So it looked like there's a slow connection or something. But the network load test returns:

--- 172.16.2.101 ping statistics ---
10000 packets transmitted, 10000 received, 0% packet loss, time 10068ms
rtt min/avg/max/mdev = 0.226/0.492/0.666/0.047 ms

...which means I'm under the milli and it should be fine? CPU is on performance mode as well.

EDIT: I ran echo_robot_state from libfranka examples since I now have it available and, after re-publishing

rostopic pub -1 /franka_control/error_recovery/goal franka_control/ErrorRecoveryActionGoal "{}"

I get :

{
"O_T_EE": [0.992893,0.0871198,-0.0809555,0,0.0871759,-0.996179,-0.00284745,0,-0.0808958,-0.00423023,-0.996714,0,0.524795,0.00722957,0.294793,1], 
"O_T_EE_d": [0.992913,0.0874344,-0.0803735,0,0.0874943,-0.996151,-0.00278373,0,-0.0803091,-0.00426831,-0.996761,0,0.524888,0.00738594,0.295042,1], 
"F_T_EE": [0.7071,-0.7071,0,0,0.7071,0.7071,0,0,0,0,1,0,0,0,0.1034,1], 
"EE_T_K": [1,0,0,0,0,1,0,0,0,0,1,0,0,0,0,1], 
"m_ee": 0.73, 
"F_x_Cee": [-0.01,0,0.03], 
"I_ee": [0.001,0,0,0,0.0025,0,0,0,0.0017], 
"m_load": 0, 
"F_x_Cload": [0,0,0], 
"I_load": [0,0,0,0,0,0,0,0,0], 
"m_total": 0.73, 
"F_x_Ctotal": [-0.01,0,0.03], 
"I_total": [0.001,0,0,0,0.0025,0,0,0,0.0017], 
"elbow": [0.008815,-1], 
"elbow_d": [0.0089711,-1], 
"tau_J": [0.397578,-29.7917,0.315179,22.0217,0.493995,2.21358,-0.0449972], 
"tau_J_d": [0,0,0,0,0,0,0], 
"dtau_J": [53.9998,-87.6941,27.9825,-21.1357,8.50055,8.72733,42.5273], 
"q": [0.00593191,0.0106994,0.008815,-2.1266,-0.0035399,2.05626,0.714524], 
"dq": [0.000317997,0.00111618,-0.000285925,0.000521088,-0.000269897,-0.000209827,-0.00152636], 
"q_d": [0.00607774,0.0103849,0.0089711,-2.12642,-0.00356418,2.05635,0.714521], 
"dq_d": [0,0,0,0,0,0,0], 
"joint_contact": [0,0,0,0,0,0,0], 
"cartesian_contact": [0,0,0,0,0,0], 
"joint_collision": [0,0,0,0,0,0,0], 
"cartesian_collision": [0,0,0,0,0,0], 
"tau_ext_hat_filtered": [0.336855,-0.339606,0.224505,0.304036,-0.158596,0.0804715,-0.0700333], 
"O_F_ext_hat_K": [0.047224,0.373813,0.587859,-0.303382,-0.324877,0.281773], 
"K_F_ext_hat_K": [0.0318651,-0.369949,-0.591328,-0.205633,0.0127268,-0.0695569], 
"O_dP_EE_d": [0,0,0,0,0,0], 
"theta": [0.00596015,0.00860947,0.00883637,-2.12505,-0.00348501,2.0565,0.714519], 
"dtheta": [0,0,0,0,0,0,0], 
"current_errors": [], 
"last_motion_errors": ["communication_constraints_violation"], 
"control_command_success_rate": 0, 
"robot_mode": "Reflex", 
"time": 2976499}
chriseichmann commented 6 years ago

Hi,

happy to see that building from source solved some problems.

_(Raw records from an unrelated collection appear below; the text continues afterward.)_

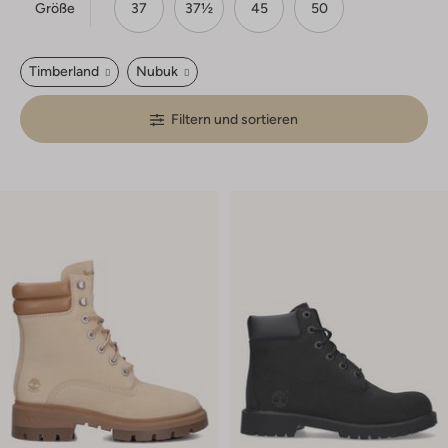
Größe
37
37½
45
50
Timberland
Nubuk
Filtern und sortieren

Your robot seems to be in an error state and stopped due to a reflex (e.g. self collision). If you can't recover the error via /franka_control/error_recovery/ please try it via the Franka desk UI.

Most errors can be solved with calling /franka_control/error_recovery/goal. From my experience there are some errors where the web interface is needed for resolving them, like severe self collisions.

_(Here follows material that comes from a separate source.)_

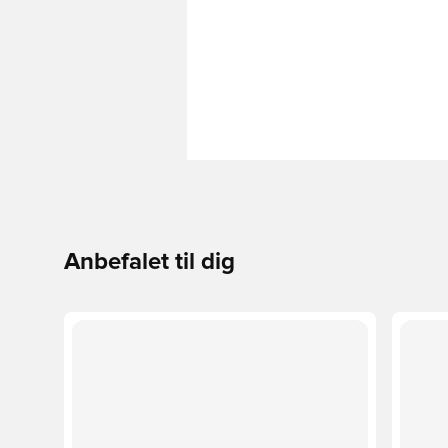
Anbefalet til dig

aPonza commented 6 years ago

Hi Chris,

I am in fact continually trying to recover from errors, with

rostopic pub -1 /franka_control/error_recovery/goal franka_control/ErrorRecoveryActionGoal "{}"

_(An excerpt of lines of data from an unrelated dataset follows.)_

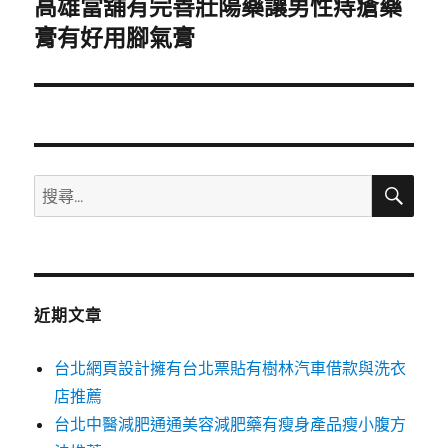
高雄當舖有完善壯陽藥讓男性痔瘡藥
下
一
膏有好用腳氣膏
篇
文
章:
搜
搜
尋
尋
關
鍵
字:
近期文章
台北網頁設計擁有台北票貼有樹林汽車借款與洗衣
店推薦
台北中醫減肥通通美容減肥藥有瘦身產品瘦小腹方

and I get in return (right after executing the command)

[ INFO] [1533290850.740965283]: Recovered from error
[ERROR] [1533290851.074941978]: libfranka: Move command aborted: motion aborted by reflex! ["communication_constraints_violation"]
control_command_success_rate: 0.43

I did change some cables (upgraded to a Cat. 6 ethernet cable between pc and control), and the result is that now it's slightly moving but immediately stopping due to a Cartesian Reflex.

Desk is not letting me recover from errors sometimes, and it is losing the gripper after some of the tests I'm doing, so I have to shutdown and restart at the moment. This happens frequently with a moveit example using rviz. It would help if there was a js command that forced Desk to perform error recovery even if it doesn't seem available.

By the way, no self collisions are happening, or collisions at all for that matter: the arm is barely moving at all.

For example, right now this happened:

Apart from this crazy event though, it seems like progress is being made, but I think I'm missing something crucial.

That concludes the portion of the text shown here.